# Imports

In [1]:
# General imports
import os
import sys
import random 
import functools

import cv2
import numpy as np
import torch
import torch.nn as nn

import torchvision
import torchvision.transforms as transforms
from tqdm.notebook import tqdm

import matplotlib.pyplot as plt 
import albumentations as albu
import albumentations.pytorch as albu_pt
import photosynthesis_metrics as pm

In [2]:
from IPython.core.display import display, HTML
display(HTML("<style>.container {width:100% !important;}</style>"))
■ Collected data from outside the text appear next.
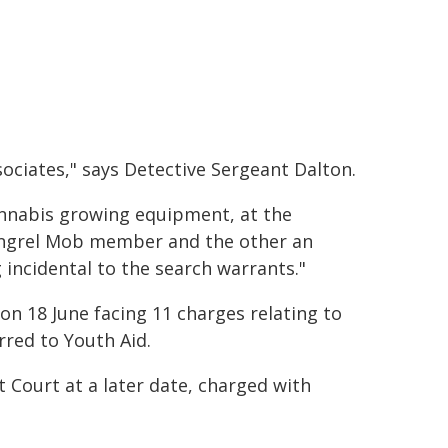
ciates," says Detective Sergeant Dalton.
cannabis growing equipment, at the
ongrel Mob member and the other an
g incidental to the search warrants."
on 18 June facing 11 charges relating to
erred to Youth Aid.
 Court at a later date, charged with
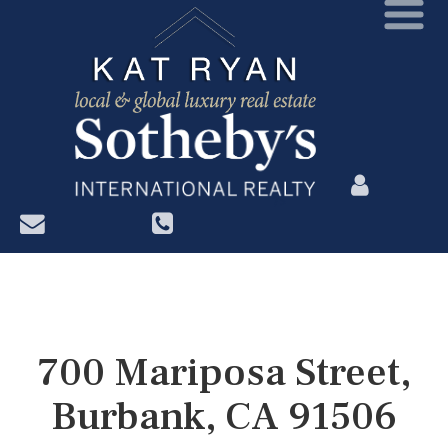
?>
700 Mariposa Street,
Burbank, CA 91506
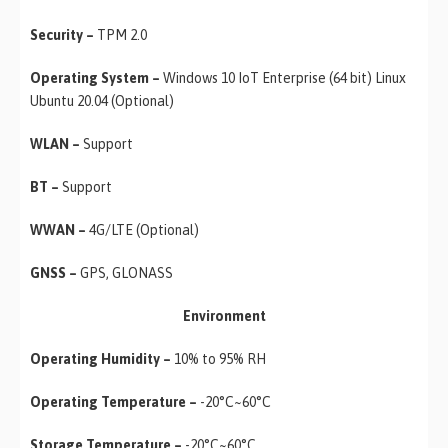
Security –
TPM 2.0
Operating System –
Windows 10 IoT Enterprise (64 bit) Linux
Ubuntu 20.04 (Optional)
WLAN –
Support
BT –
Support
WWAN –
4G/LTE (Optional)
GNSS –
GPS, GLONASS
Environment
Operating Humidity –
10% to 95% RH
Operating Temperature –
-20°C~60°C
Storage Temperature –
-20°C~60°C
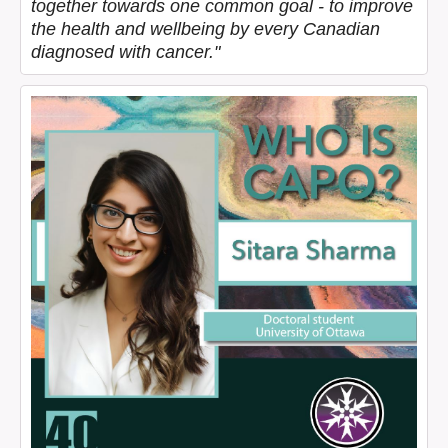
together towards one common goal - to improve
the health and wellbeing by every Canadian
diagnosed with cancer."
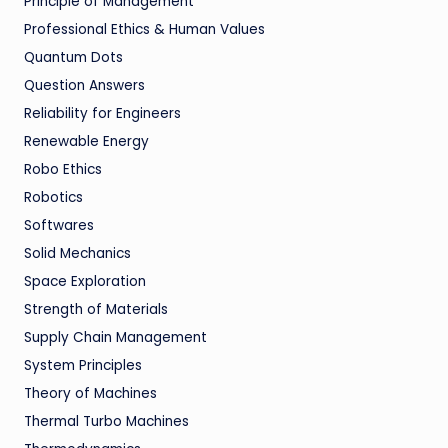
Principle of Management
Professional Ethics & Human Values
Quantum Dots
Question Answers
Reliability for Engineers
Renewable Energy
Robo Ethics
Robotics
Softwares
Solid Mechanics
Space Exploration
Strength of Materials
Supply Chain Management
System Principles
Theory of Machines
Thermal Turbo Machines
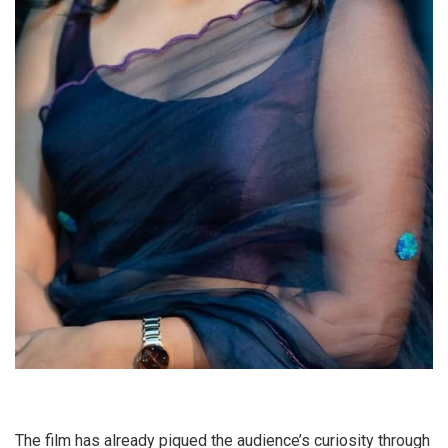
The film has already piqued the audience’s curiosity through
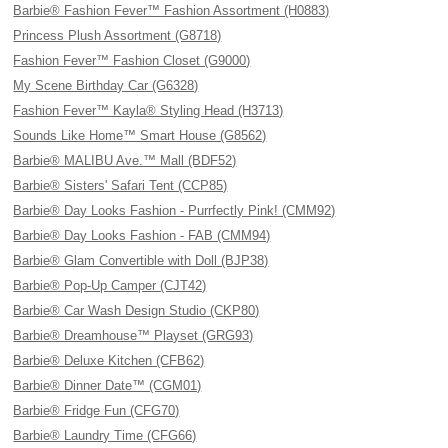
Barbie® Fashion Fever™ Fashion Assortment (H0883)
Princess Plush Assortment (G8718)
Fashion Fever™ Fashion Closet (G9000)
My Scene Birthday Car (G6328)
Fashion Fever™ Kayla® Styling Head (H3713)
Sounds Like Home™ Smart House (G8562)
Barbie® MALIBU Ave.™ Mall (BDF52)
Barbie® Sisters' Safari Tent (CCP85)
Barbie® Day Looks Fashion - Purrfectly Pink! (CMM92)
Barbie® Day Looks Fashion - FAB (CMM94)
Barbie® Glam Convertible with Doll (BJP38)
Barbie® Pop-Up Camper (CJT42)
Barbie® Car Wash Design Studio (CKP80)
Barbie® Dreamhouse™ Playset (GRG93)
Barbie® Deluxe Kitchen (CFB62)
Barbie® Dinner Date™ (CGM01)
Barbie® Fridge Fun (CFG70)
Barbie® Laundry Time (CFG66)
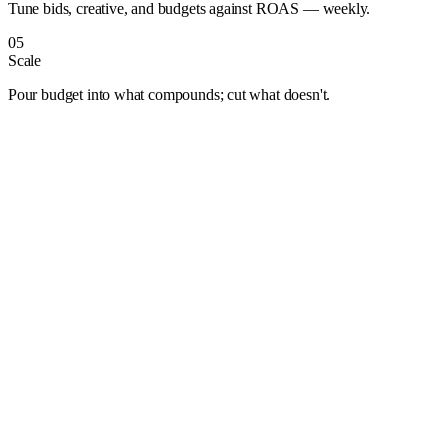
Tune bids, creative, and budgets against ROAS — weekly.
05
Scale
Pour budget into what compounds; cut what doesn't.
Albuquerque
Anaheim
Anchorage
Arlington
Atlanta
Aurora
Austin
Bakersfield
Baltimore
Baton Rouge
Bentonville
Boise
Boston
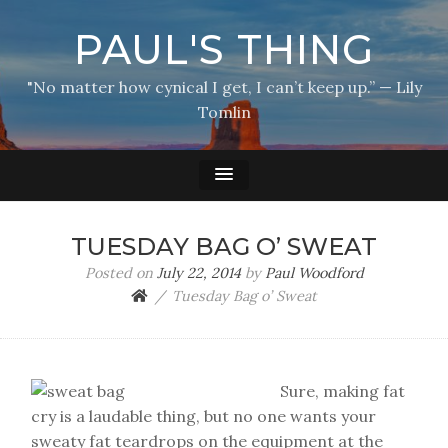
PAUL'S THING
"No matter how cynical I get, I can’t keep up.” — Lily
Tomlin
TUESDAY BAG O’ SWEAT
Posted on
July 22, 2014
by
Paul Woodford
Tuesday Bag o’ Sweat
Sure, making fat
cry is a laudable thing, but no one wants your
sweaty fat teardrops on the equipment at the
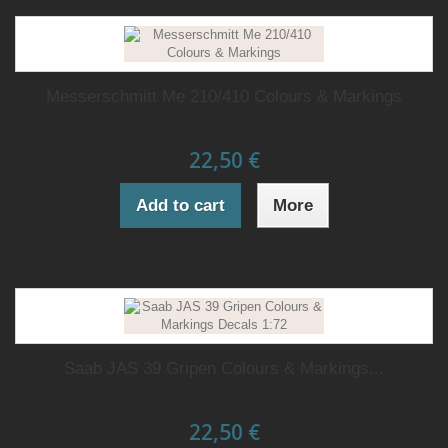
Messerschmitt Me 210/410 Colours & Markings
22,50 €
Add to cart
More
Saab JAS 39 Gripen Colours & Markings...
22,50 €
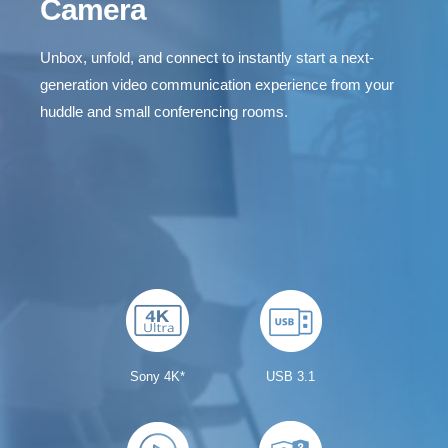
Camera
Unbox, unfold, and connect to instantly start a next-
generation video communication experience from your
huddle and small conferencing rooms.
CAM340+ Intro Video
Sony 4K*
USB 3.1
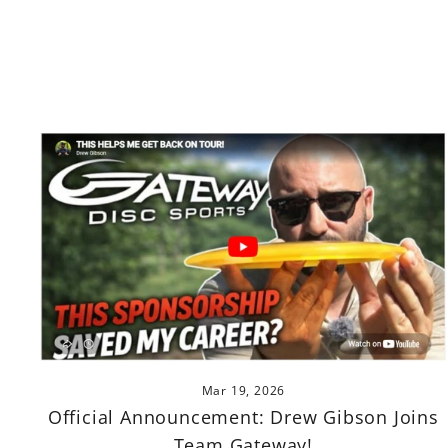
Mar 19, 2026
Official Announcement: Drew Gibson Joins
Team Gateway!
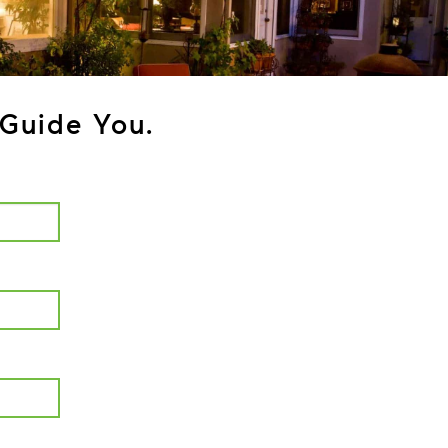
Guide You.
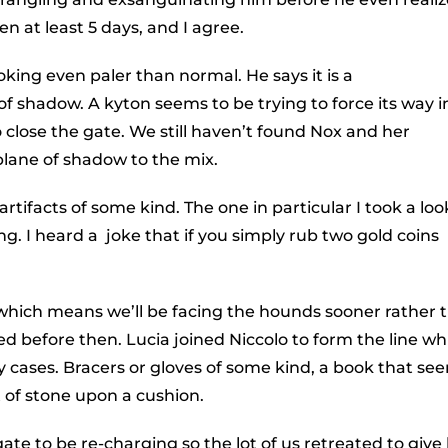
n at least 5 days, and I agree.
oking even paler than normal. He says it is a
f shadow. A kyton seems to be trying to force its way i
o close the gate. We still haven’t found Nox and her
plane of shadow to the mix.
rtifacts of some kind. The one in particular I took a loo
g. I heard a joke that if you simply rub two gold coins
 which means we’ll be facing the hounds sooner rather 
ed before then. Lucia joined Niccolo to form the line wh
lay cases. Bracers or gloves of some kind, a book that se
 of stone upon a cushion.
te to be re-charging so the lot of us retreated to give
# Fix to be able to import python modules inside a notebook
os.chdir('..')

# Useful extensions
%load_ext watermark
%watermark -v -n -m -p numpy,torch,albumentations,photosynthesis_metrics

# %load_ext autoreload
# %autoreload 2

# Nice plot formating
%matplotlib inline

Mon Jun 08 2020 

CPython 3.6.9
IPython 7.8.0

numpy 1.17.0
torch 1.5.0
albumentations 0.4.5
photosynthesis_metrics 0.3.0

compiler   : GCC 8.4.0
system     : Linux
release    : 4.15.0-99-generic
machine    : x86_64
processor  : x86_64
CPU cores  : 16
interpreter: 64bit


# TID2013 dataset

1. Парные сравнения изображений с оригинальными версиями для попиксельных метрик
2. Дробить на множество маленьких кусочков для distribution метрик
3. Выдавать только distorted изображения для no-reference метрик

In [3]:
# Task specific imports
from src.utils import walk_files
import imageio

In [4]:
class TID2013(torch.utils.data.Dataset):
    """
    Total length = 120 (3000 / 25)
    Args:
        root (str) – Root directory path.
        train (bool): Flag to return train if True and validation if False
        transform (callable) – A function/transform that takes in the input and transforms it.
        
    Returns:
        distorted: 25 images with fixed distortion type and level
        reference: 25 original images
    """
    _filename = "/mos_with_names.txt"
    
    def __init__(
        self, root="data/raw/tid2013", transform=None):
        
        reference_walker = walk_files(
            root + "/reference_images", suffix=(".bmp", ".BMP"), prefix=True, remove_suffix=False
        )
        self.reference_files = sorted(list(reference_walker))    
    
        # Read file mith MOS and names
        with open(root + self._filename) as f:
            lines = f.readlines()

        scores, self.distorted_files = [], []
        
        for line in lines:
            score, name = line.split(' ')
            scores.append(float(score))
            self.distorted_files.append(root + "/distorted_images/" + name[:-1])
        
        self.scores = np.array(scores)
        
        if transform is None:
            self.transform = albu_pt.ToTensorV2()
        else:
            self.transform = transform

    def __getitem__(self, index):
        step = int(len(self.distorted_files) / len(self.reference_files)) # 120
        distorted_files = self.distorted_files[index::step]
        assert len(distorted_files) == len(self.reference_files)
        
        distorted_images, reference_images = [], []
        for i in range(len(distorted_files)):
            # Load image and ref
            distorted = imageio.imread(distorted_files[i])
            distorted = self.transform(image=distorted)["image"]
            
            reference = imageio.imread(self.reference_files[i])
            reference = self.transform(image=reference)["image"]
        
            distorted_images.append(distorted.unsqueeze(0))
            reference_images.append(reference.unsqueeze(0))
            
        distorted_images = torch.cat(distorted_images, dim=0)
        reference_images = torch.cat(reference_images, dim=0)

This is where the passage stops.